** Opening Stored data block **

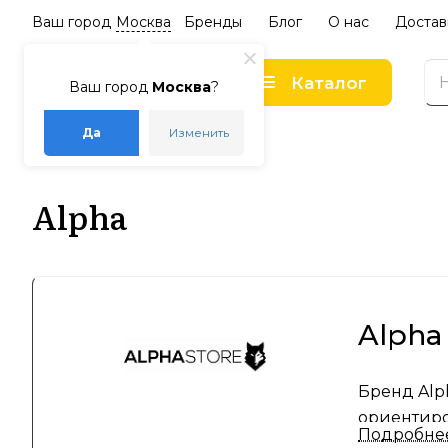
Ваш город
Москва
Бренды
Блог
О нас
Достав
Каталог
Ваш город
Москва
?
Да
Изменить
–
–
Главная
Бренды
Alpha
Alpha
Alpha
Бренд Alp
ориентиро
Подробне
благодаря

** Closing Stored data block **
** Opening Stored data block **

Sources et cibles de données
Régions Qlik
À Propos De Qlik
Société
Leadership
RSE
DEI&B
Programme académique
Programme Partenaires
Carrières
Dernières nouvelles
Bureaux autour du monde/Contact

** Closing Stored data block **
** Opening Stored data block **

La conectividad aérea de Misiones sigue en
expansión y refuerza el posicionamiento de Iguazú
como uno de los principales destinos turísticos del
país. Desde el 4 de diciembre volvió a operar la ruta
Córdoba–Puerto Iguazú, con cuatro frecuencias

** Closing Stored data block **

**Work order**
Pull every line containing the word "Programme" out of the material.

**Answer**
Programme académique
Programme Partenaires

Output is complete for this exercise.